Dua aliansi besar, Entente Powers--Inggris, Prancis, Serbia, dan Kekaisaran Rusia (selanjutnya Italia, Yunani, Portugis, Rumania, dan Amerika Serikat ikut bergabung)--bertempur melawan Central Powers, yakni Jerman dan Austria-Hungaria (selanjutnya Turki Ottoman dan Bulgaria ikut bergabung).
Agak sulit untuk melacak identitas korban-korban pertama yang jatuh dalam Perang Dunia I.

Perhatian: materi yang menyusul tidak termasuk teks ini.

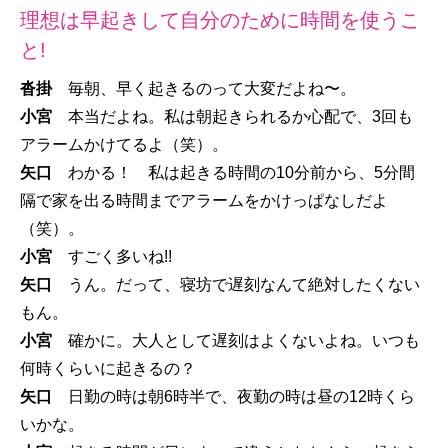
理想は早起きして自分のために時間を使うこ
と!
沓掛
毎朝、早く起きるのって大変だよね〜。
小宮
本当だよね。私は朝起きられるか心配で、3回も
アラームかけてるよ（笑）。
矢口
わかる！ 私は起きる時間の10分前から、5分間
隔で家を出る時間までアラームをかけっぱなしだよ
（笑）。
小宮
すごく多いね!!
矢口
うん。だって、寝坊で遅刻なんて絶対したくない
もん。
小宮
確かに。大人として遅刻はよくないよね。いつも
何時くらいに起きるの？
矢口
日勤の時は朝6時半で、夜勤の時は昼の12時くら
いかな。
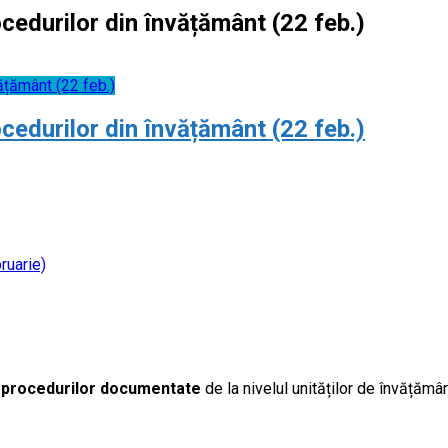
ocedurilor din învățământ (22 feb.)
ățământ (22 feb.)
ocedurilor din învățământ (22 feb.)
ruarie)
a procedurilor documentate
de la nivelul unităților de învățăm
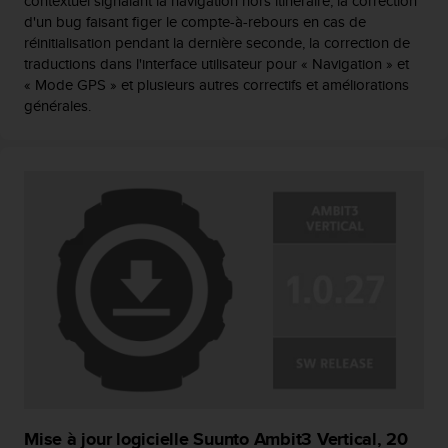
contextuel signalant la navigation hors itinéraire, la correction
e
d'un bug faisant figer le compte-à-rebours en cas de
b
réinitialisation pendant la dernière seconde, la correction de
(
traductions dans l'interface utilisateur pour « Navigation » et
W
« Mode GPS » et plusieurs autres correctifs et améliorations
e
générales.
b
C
o
n
t
e
n
t
A
c
c
e
s
s
i
b
Mise à jour logicielle Suunto Ambit3 Vertical, 20
i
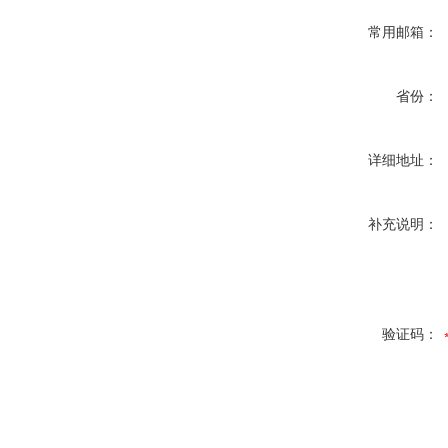
常用邮箱：
省份：
详细地址：
补充说明：
验证码：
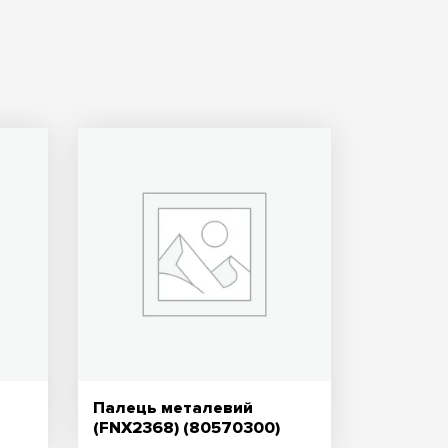
Палець металевий
(FNX2368) (80570300)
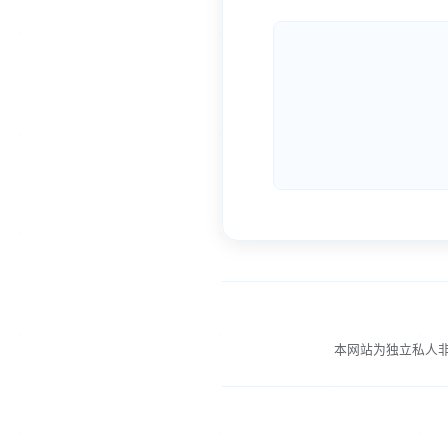
本网站为独立私人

Namun, seperti dikutip dari Daily Mail, Senin (1/5/2017) sejumlah sejarawan militer mengungkapkan salah satu korban pertama adalah warga sipil dari Inggris.
Namanya Henry Hadley. Ia adalah seorang guru bahasa yang kala itu berusia 51 tahun.
Korban tewas kurang dari tiga jam setelah Inggris menyatakan perang terhadap Jerman. Sebutir peluru bersarang di perutnya ketika Hadley menempuh perjalanan menggunakan kereta dari Berlin.
Hadley adalah seorang mantan perwira di West India Regiment. Saat Jerman mendeklarasikan perang terhadap Prancis pada 3 Agustus 1914, ia masih berada di Berlin dan tengah mengajar.
Menyadari bahwa negaranya, Inggris, akan terseret dalam pusaran konflik, ia kemudian kabur. Ia naik kereta yang akan membawanya ke Paris pada pukul 11.00 pagi.
Entah apa yang terjadi, Hadley menjadi gelisah lalu marah dengan pelayanan yang lambat di restoran kereta. Adu mulut kemudian pecah di depan sejumlah perwira Jerman.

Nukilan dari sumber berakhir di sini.